## ACTIVITY
In the entries below, the word "Договоры" appears on some lines. Copy each of those lines.
═════ GIVEN ENTRIES ═════
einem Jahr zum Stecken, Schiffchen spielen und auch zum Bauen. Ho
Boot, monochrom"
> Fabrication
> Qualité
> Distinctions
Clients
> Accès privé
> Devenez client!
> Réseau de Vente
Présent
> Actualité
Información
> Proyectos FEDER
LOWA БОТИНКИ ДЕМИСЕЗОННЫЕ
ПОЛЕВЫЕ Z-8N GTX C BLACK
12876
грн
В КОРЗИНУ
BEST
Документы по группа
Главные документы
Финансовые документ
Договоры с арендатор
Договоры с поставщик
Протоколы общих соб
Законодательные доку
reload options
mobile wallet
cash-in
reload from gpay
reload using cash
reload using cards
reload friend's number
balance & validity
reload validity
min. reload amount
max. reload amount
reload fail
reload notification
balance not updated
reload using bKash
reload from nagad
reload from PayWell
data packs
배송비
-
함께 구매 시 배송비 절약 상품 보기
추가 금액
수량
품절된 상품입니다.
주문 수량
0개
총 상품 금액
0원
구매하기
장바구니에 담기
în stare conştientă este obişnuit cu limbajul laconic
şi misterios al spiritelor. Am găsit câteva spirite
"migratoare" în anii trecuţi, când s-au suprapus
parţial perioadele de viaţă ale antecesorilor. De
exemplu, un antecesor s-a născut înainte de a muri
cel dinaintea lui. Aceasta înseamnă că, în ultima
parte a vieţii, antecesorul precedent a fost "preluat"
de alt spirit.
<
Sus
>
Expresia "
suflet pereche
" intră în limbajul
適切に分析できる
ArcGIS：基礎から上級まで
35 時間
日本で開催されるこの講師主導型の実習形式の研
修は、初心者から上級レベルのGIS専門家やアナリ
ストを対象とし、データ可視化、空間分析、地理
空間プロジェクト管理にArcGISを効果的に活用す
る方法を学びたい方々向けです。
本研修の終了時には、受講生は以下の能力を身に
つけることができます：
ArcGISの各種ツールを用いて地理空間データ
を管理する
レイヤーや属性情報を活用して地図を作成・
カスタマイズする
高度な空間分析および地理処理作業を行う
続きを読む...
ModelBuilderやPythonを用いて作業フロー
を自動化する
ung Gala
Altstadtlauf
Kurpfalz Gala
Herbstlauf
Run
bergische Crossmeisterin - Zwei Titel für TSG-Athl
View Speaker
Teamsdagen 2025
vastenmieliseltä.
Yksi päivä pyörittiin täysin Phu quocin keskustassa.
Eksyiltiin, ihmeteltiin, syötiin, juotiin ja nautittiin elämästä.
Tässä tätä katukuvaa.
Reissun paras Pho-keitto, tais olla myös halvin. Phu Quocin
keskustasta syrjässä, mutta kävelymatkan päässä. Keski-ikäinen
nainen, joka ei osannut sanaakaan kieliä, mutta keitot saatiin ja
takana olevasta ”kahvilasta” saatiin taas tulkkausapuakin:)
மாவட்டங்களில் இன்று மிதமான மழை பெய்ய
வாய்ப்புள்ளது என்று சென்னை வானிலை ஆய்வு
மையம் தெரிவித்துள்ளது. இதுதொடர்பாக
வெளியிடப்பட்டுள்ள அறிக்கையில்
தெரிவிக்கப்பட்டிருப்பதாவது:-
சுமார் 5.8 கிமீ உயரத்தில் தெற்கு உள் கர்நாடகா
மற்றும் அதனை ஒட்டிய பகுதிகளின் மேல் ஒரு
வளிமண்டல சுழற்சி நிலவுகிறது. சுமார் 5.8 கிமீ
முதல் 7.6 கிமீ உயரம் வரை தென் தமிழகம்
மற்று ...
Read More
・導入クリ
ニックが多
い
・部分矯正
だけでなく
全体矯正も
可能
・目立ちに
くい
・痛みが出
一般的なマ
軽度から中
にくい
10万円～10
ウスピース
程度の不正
═════
## COMPLETED TASK
Договоры с арендатор
Договоры с поставщик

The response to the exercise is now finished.